У животных, у которых связи между двумя половинами мозга слабее, крупномасштабные динамические паттерны согласуются слабее. Конечно, они не исчезают полностью, но заметно отличаются, и, скорее всего, эти отличия имеют непосредственное отношение к опыту. В каких-то случаях расщепленный мозг способен работать как целое, связанное воедино петлями обратной связи, которые опираются на поведение и телесную целостность, но возможности таких связей ограничены. Даже если животное ведет себя как целое, действует и реагирует на то, что видит, опыт менее интегрированного мозга будет другим.

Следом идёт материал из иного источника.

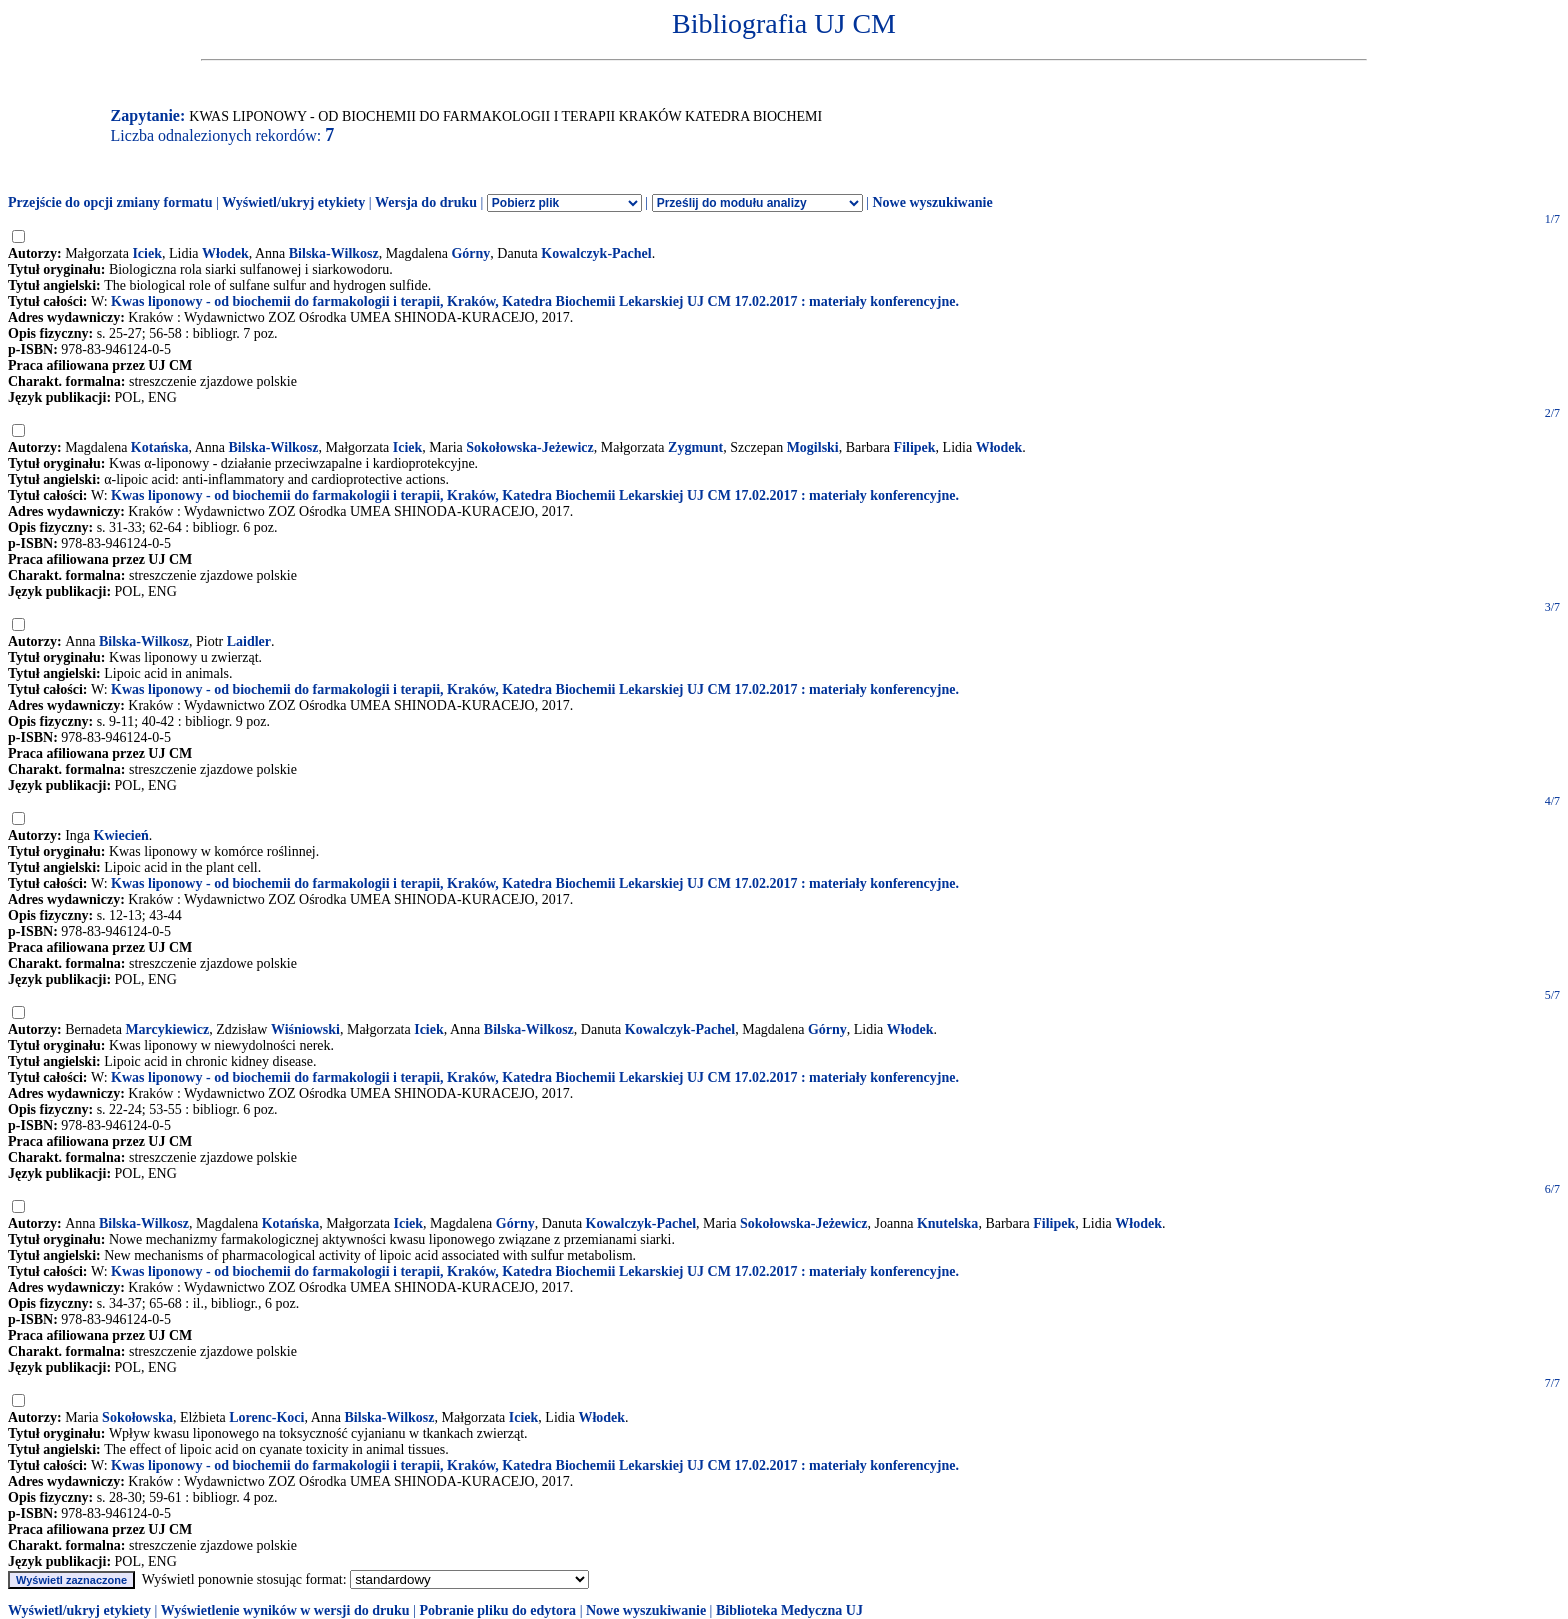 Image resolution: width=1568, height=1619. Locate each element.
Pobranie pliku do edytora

Величину этой разницы можно будет оценить, ответив на вопросы, касающиеся сравнительного значения тех имеющих отношение к «я» свойств, о которых мы говорили в пятой главе, и динамических характеристик мозга, которых коснулись в седьмой{244}. Напрашивается вопрос, могут ли особые условия жизни рыбы или рептилии, чей мозг фактически наполовину расщеплен, спровоцировать разделение разума надвое, как это, по всей видимости, происходит у людей в условиях эксперимента. Возможно, процессы, протекающие в двух половинах мозга существ, так непохожих на людей, сильно отличаются от того, что происходит в гораздо больших по размеру полушариях мозга человека, и их недостаточно, чтобы вызвать к жизни сразу двух субъектов. К тому же верхние – разделенные – зоны мозга этих животных составляют гораздо меньшую долю целого, чем кора больших полушарий у человека.

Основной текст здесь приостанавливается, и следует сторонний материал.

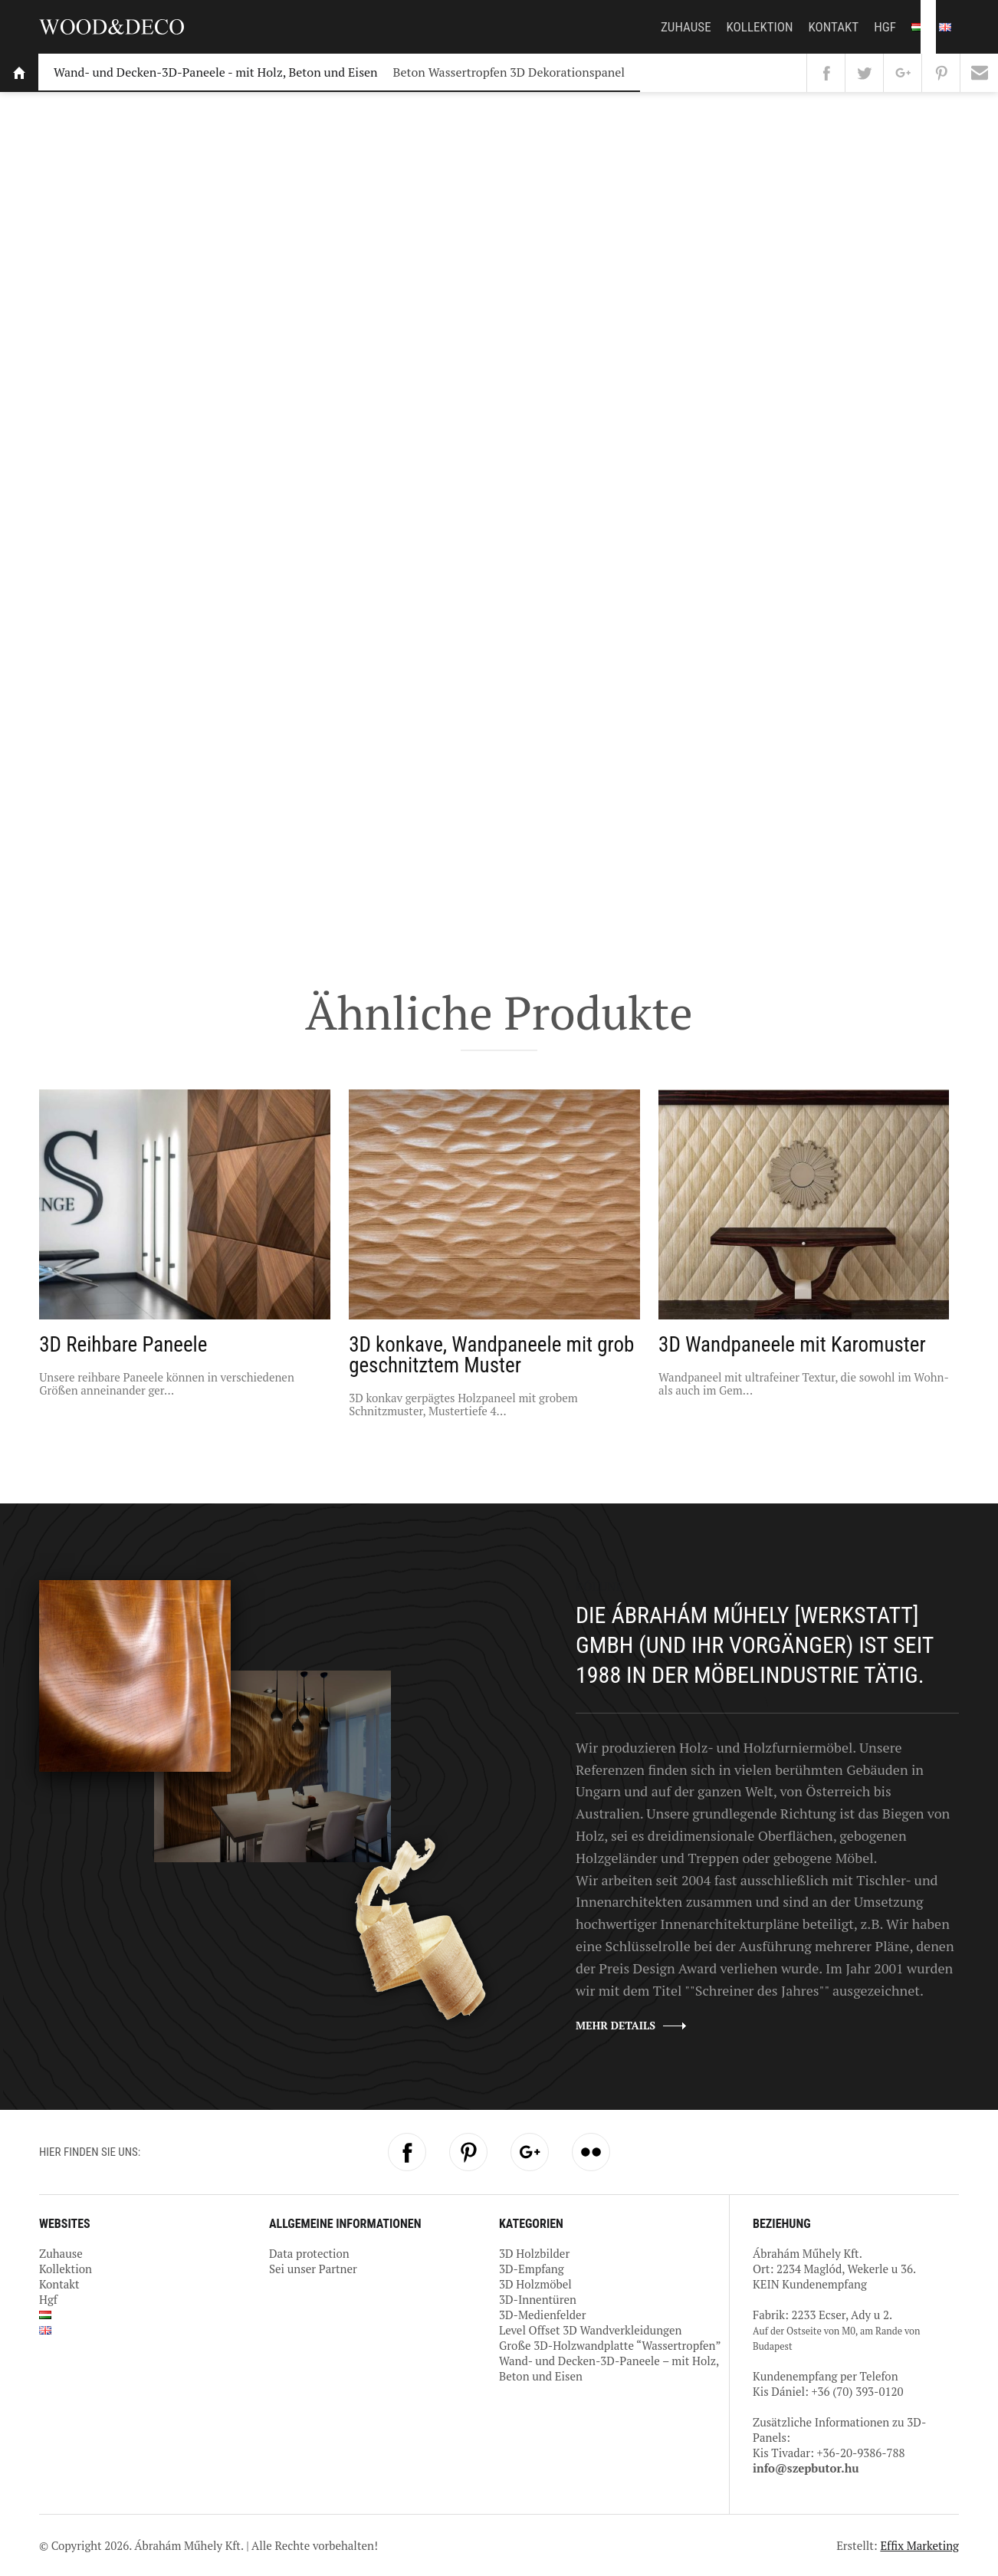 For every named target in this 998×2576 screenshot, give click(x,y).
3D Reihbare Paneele (123, 1345)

Я не стану углубляться в эту тему здесь – приберегу ее для своей следующей книги, где, среди прочего, собираюсь изучить факторы, которые в сумме своей делают человека таким уникальным существом, а именно язык, технологии и социальную жизнь, а также, безусловно, наш крупный, энергетически емкий и пронизанный связями мозг. Завершая раздел, я хочу проанализировать еще один эволюционный путь, соединяющий сушу и море.

Дельфины – млекопитающие, которые на каком-то этапе своей эволюции вышли на сушу, а потом снова вернулись в океан. Вместе с кашалотами и некоторыми другими морскими млекопитающими они составляют отряд «зубатых китов». Линия, ведущая к дельфинам и китам, разошлась с линией приматов еще во времена динозавров, около 90 миллионов лет назад. По всей видимости, предки дельфинов вернулись в море примерно 49 миллионов лет назад; ближайший сухопутный родственник дельфина – бегемот. Другая группа китов – усатые киты – откололась от зубатых примерно 34 миллиона лет назад.

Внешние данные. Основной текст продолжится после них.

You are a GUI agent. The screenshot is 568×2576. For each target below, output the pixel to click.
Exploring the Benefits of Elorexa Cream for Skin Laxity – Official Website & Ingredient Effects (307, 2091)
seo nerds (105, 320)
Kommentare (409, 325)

Некоторые дельфины мастерски выдувают под водой воздушные колечки (немного похожие на кольца табачного дыма) и играют с ними. Видеозапись такого поведения, сделанная Дианой Рейсс, не только поражает, но и вызывает какое-то щемящее чувство. Колечки эти идеальной формы, и дельфины активно с ними взаимодействуют: вьются вокруг и забавляются вовсю. Но, глядя на них, невозможно не думать, что, если бы только их тела позволяли, дельфины – как и рыбы – могли бы делать гораздо больше. Дельфины, подобно птицам, отказались от возможности манипулировать объектами ради своей удивительной подвижности. Интересно, на что был бы способен дельфин, имей он руки?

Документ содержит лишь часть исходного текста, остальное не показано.